High court says RICO was misapplied to abortion protest caseSeventeen years after Roman Catholic abortion activist Joseph Scheidler and other pro-life advocates were sued by abortion clinics under 1970’s Racketeer Influenced and Corrupt Organizations (RICO) Act, the Supreme Court ruled yesterday that racketeering laws are not applicable to the case.
The National Organization of Women (NOW) v. Scheidler was filed in 1986 and charged Scheidler’s Pro-Life Action League, Operation Rescue, and other prolife groups with attempting to crash the abortion industry through a “pattern of racketeering activity.”
A federal judge originally ruled in 1991 that RICO, which was designed to fight organized crime, could not be used against abortion protests. However, the Supreme Court overturned the ruling in 1994 saying that it could apply.
This ruling led to the 1998 decision that forced three prolife activists, Scheidler, Andrew Scholberg, and Timothy Murphy, to pay $85, 900 to two abortion clinics represented in court by NOW. Under RICO, all fines are tripled which raised the price to $257,000, plus attorney fees.
The Seventh Circuit Court of Appeals upheld the case two years later. The Supreme Court agreed to hear the case in April. A coalition of 70 activists presented oral arguments in December.
Chief Justice William H. Rehnquist, wrote in the decision yesterday that RICO prosecution requires evidence of an underlying crime, such as extortion. The high court ruled, however, that there was no proof.
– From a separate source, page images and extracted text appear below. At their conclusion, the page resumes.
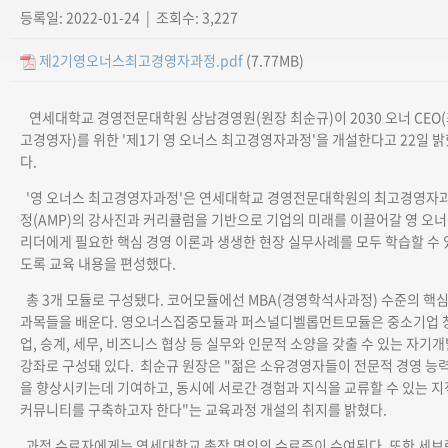
등록일: 2022-01-24 | 조회수: 3,227
제2기영오너스최고경영자과정.pdf
(7.77MB)
연세대학교 경영전문대학원 상남경영원(원장 최순규)이 2030 오너 CEO
고경영자)를 위한 '제1기 영 오너스 최고경영자과정'을 개설한다고 22일 밝
다.
'영 오너스 최고경영자과정'은 연세대학교 경영전문대학원의 최고경영자
정(AMP)의 강사진과 커리큘럼을 기반으로 기업의 미래를 이끌어갈 영 오너
리더에게 필요한 핵심 경영 이론과 생생한 현장 실무사례를 모두 학습할 수 
도록 교육 내용을 편성했다.
총 3개 모듈로 구성됐다. 코어모듈에선 MBA(경영학석사과정) 수준의 핵
과목들을 배운다. 영오너스집중모듈과 퍼스널디벨롭먼트모듈은 중소기업 
업, 승계, 세무, 비즈니스 협상 등 실무와 인문적 소양을 갖출 수 있는 자기
강좌로 구성돼 있다. 최순규 원장은 "젊은 소유경영자들이 전문적 경영 능
을 향상시키는데 기여하고, 동시에 서로간 경험과 지식을 교류할 수 있는 지
커뮤니티를 구축하고자 한다"는 교육과정 개설의 취지를 밝혔다.
과정 수료자에게는 연세대학교 총장 명의의 수료증이 수여된다. 또한 세브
“It is undisputed that petitioners interfered with, disrupted, and in some instances completely deprived respondents of their ability to exercise their property rights,” wrote Rehnquist. “But even when their acts of interference and disruption achieved their ultimate goal of shutting down an abortion clinic, such acts did not constitute extortion because petitioners did not ‘obtain’ respondents’ property.”
Jay Sekulow, chief counsel of The American Center for Law and Justice, who represented one of the pro-life organizations in the case, said in a press release that the decision is a “tremendous victory” for social activism. “The decision removes a cloud that has been hanging over the pro-life movement for 15 years,” he said. “The ruling clearly shuts the door on using RICO against the pro-life movement.”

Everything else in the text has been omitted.